The plot, camouflaged as Akhtar’s autobiography and heavily deformed with numerous distortions of real-life events, takes place roughly between the World Trade Center attacks and Donald Trump’s first term in the presidential office. This period, spanning almost two decades, brings drastic political change. The story America spins about itself and its role in the world has been rewritten. The author also redefines the place his country offers – and the place it refuses – to its citizens, especially those with names that are difficult to pronounce and whose skin colour is not white.

Akhtar registers those changes in detail, presenting them in precisely-drafted scenes of meetings and conversations. When his character (also serving as Akhtar’s literary alter-ego) was still at university, he began applying the method designed by the French psychoanalyst Jacques Lacan. He would go to sleep with a pencil tied to his hand, in order write down his dreams immediately after waking up. The main character, however, expands this method and also begins precisely noting everything that happens to him on any given day each evening. He does it meticulously, with devotion, desperately wanting to remember and preserve the fading world that has shaped him.

Suppose you’re wondering what happened to America and how on Earth it managed to go from the multiethnic ideals of the United Colors of Benetton campaign to the Trumpian fake-politics show of populism and discrimination. Akhtar takes you on a trip across episodes in which, like a cardiologist patiently comparing ECG diagrams, he extracts those minute twitches and creases that contain the answers we seek. He does it by describing his various encounters; for example, one from 9th September 2001. Seeing the reports of the moment when a plane hit the second tower, the main character feels an overwhelming need to be closer to what just happened. He walks down the streets of Manhattan, experiencing the new kind of stares following him; stares heavy with accusations and fear. He also catches himself thinking that the act of violence was committed by people whom he – a descendant of Pakistani immigrants, a non-believing and non-practising Muslim – reflexively refers to as ‘us’. He joins a spontaneously-formed queue for blood donations when he falls victim to an assault. Realizing that he is now perceived as ‘one of them’ – meaning a terrorist – he experiences a new kind of primal fear for the first time in his life; his trousers soak up warm urine. This moment foreshadows a shift in mentality.

Several years later, when travelling across a state road, he will be stopped by a young, white policeman who notices the writer’s car has a faulty radiator. He recommends a garage nearby, and while they wait for a car carrier, he asks a few questions. About his ‘strange-sounding’ surname, his parents’ country of origin, his place of birth. It turns out that the garage is run by the policeman’s uncle, who takes such thorough care of the vehicle that covering the bill forces the man into debt. The author swallows the thinly-veiled humiliation heftily priced at $1600 and goes on.

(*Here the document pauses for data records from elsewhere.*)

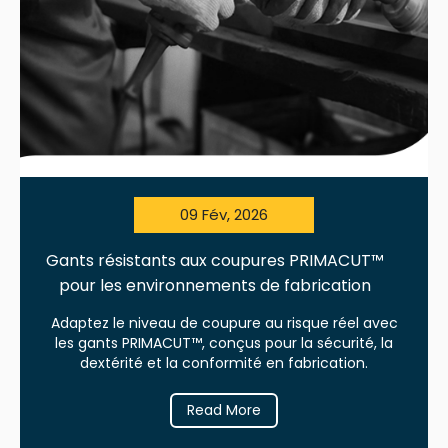
09 Fév, 2026
Gants résistants aux coupures PRIMACUT™
pour les environnements de fabrication
Adaptez le niveau de coupure au risque réel avec
les gants PRIMACUT™, conçus pour la sécurité, la
dextérité et la conformité en fabrication.
Read More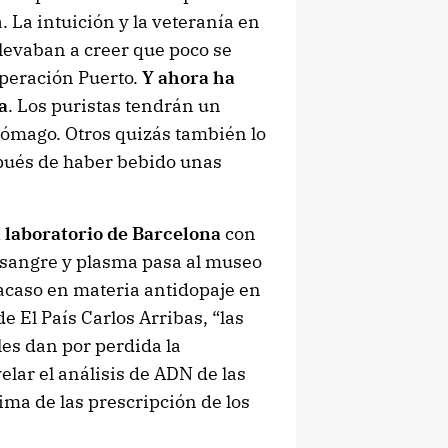
. La intuición y la veteranía en
levaban a creer que poco se
Operación Puerto.
Y ahora ha
a
. Los puristas tendrán un
tómago. Otros quizás también lo
pués de haber bebido unas
 laboratorio de Barcelona
con
 sangre y plasma pasa al museo
racaso en materia antidopaje en
 El País Carlos Arribas, “las
es dan por perdida la
elar el análisis de ADN de las
ima de las prescripción de los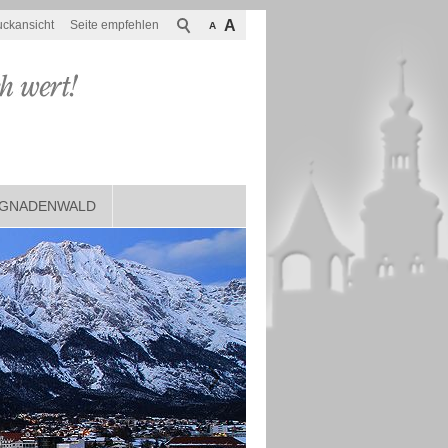
A
uckansicht
Seite empfehlen
A
GNADENWALD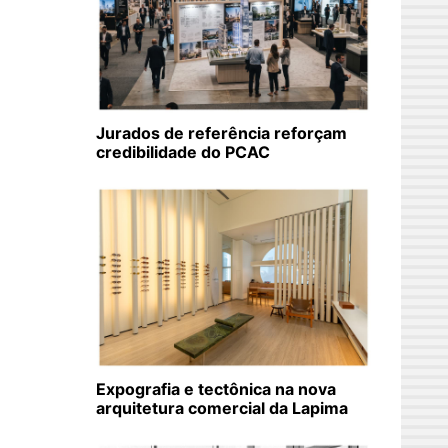
Jurados de referência reforçam
credibilidade do PCAC
Expografia e tectônica na nova
arquitetura comercial da Lapima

Muslims and their descendants aren’t only the victims here – Akhtar shows how they contribute to the landscape of omnipresent tension. In the theatre, where his new play is being rehearsed, the narrator meets an ultra-wealthy American Muslim who has decided to fight racism with its sharpest sword: money. For a short but very prosperous moment, Akhtar finds himself in the circle of an immigrant-based financial elite who, perversely, take their revenge with money and generosity. They build up their fortunes and positions by employing the white-people methods: cynical stock-market gambles and prominent charity donations. This way, they insure themselves against any harm in the country that loves nothing as genuinely as it loves money.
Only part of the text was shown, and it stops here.